In 1928, when two of Subbarayan's ministers R. N. Arogyasamy Mudaliar and A. Ranganatha Mudaliar resigned, Subbarayan invited Muthiah to take over the portfolios of education and excise which Ranganatha Mudaliar had held. This time, Muthiah accepted the invitation and served as the Minister of Education and Excise in the independent ministry from 1928 to 1930.
Muthiah Mudaliar is remembered for introducing the Communal G. O. Ms No. 1021 to implement the 1921 order. This act, introduced provisions for reservations for Dalits and increased representation for Indian Christians and Muslims. At the same time, it reduced the reservations for Brahmins from 22% to 16% and non-Brahmins from 48% to 42%. This act was in effect until India's independence on 15 August 1947.

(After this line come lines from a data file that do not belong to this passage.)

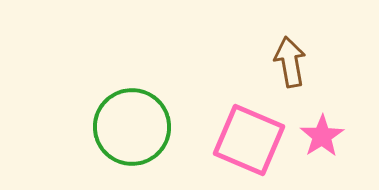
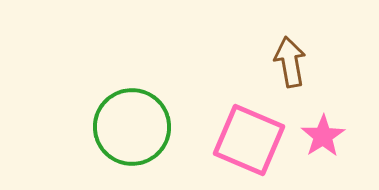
pink star: moved 1 px right
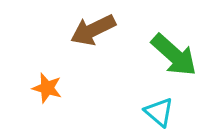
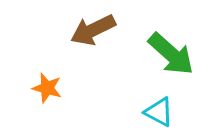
green arrow: moved 3 px left, 1 px up
cyan triangle: rotated 12 degrees counterclockwise
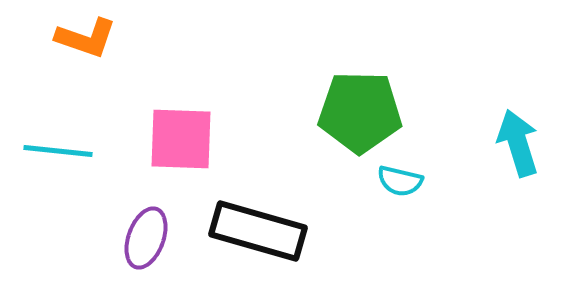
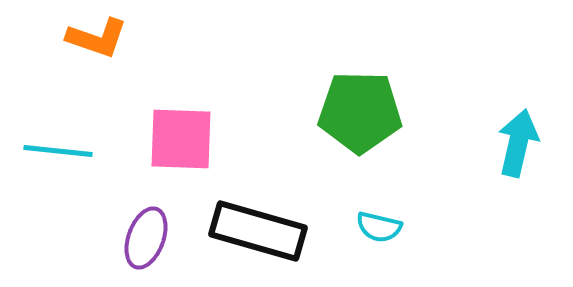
orange L-shape: moved 11 px right
cyan arrow: rotated 30 degrees clockwise
cyan semicircle: moved 21 px left, 46 px down
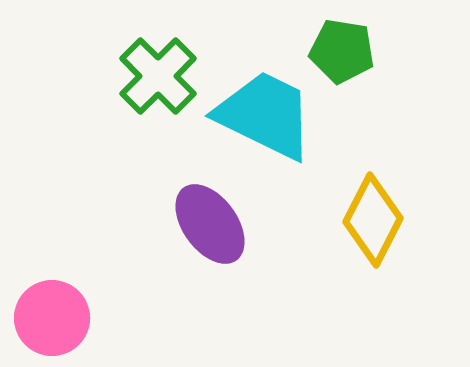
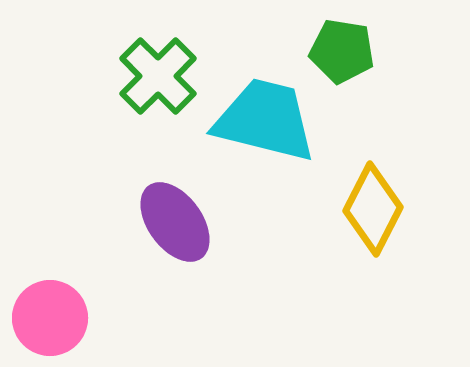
cyan trapezoid: moved 5 px down; rotated 12 degrees counterclockwise
yellow diamond: moved 11 px up
purple ellipse: moved 35 px left, 2 px up
pink circle: moved 2 px left
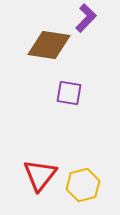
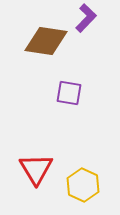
brown diamond: moved 3 px left, 4 px up
red triangle: moved 4 px left, 6 px up; rotated 9 degrees counterclockwise
yellow hexagon: rotated 20 degrees counterclockwise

As Minister of Excise, Muthiah launched a Created Excise Propaganda Central Committee along with district committees in order to introduce and implement prohibition in the Presidency. He launched a massive propaganda campaign against consumption of liquor and allocated a record budget of Rs. 4 lakhs (400,000) for propaganda alone. This was probably the most costly propaganda campaign against drinking. Prohibition lasted throughout Subbarayan's tenure but was discontinued by the successor Justice Party regime. As late as August 1934, Rev. Herbert Naderson, Secretary of the Prohibition League, praised Muthiah's efforts at the Imperial Institute at London.

== Death ==

Muthiah Mudaliar died on 15 July 1953, at the age of 70.

== Legacy ==

Muthiah was regarded by his colleagues and followers as simple, practical and overzealous. He lived in the same house until his death. He was commended in the legislative assembly by India's first woman legislator, Muthulakshmi Reddy, for his efforts at women's empowerment such as introduction of a provision for a woman director for the public health department, increasing maternity and child welfare staff and for the provision of a government grant to the Red Cross health school.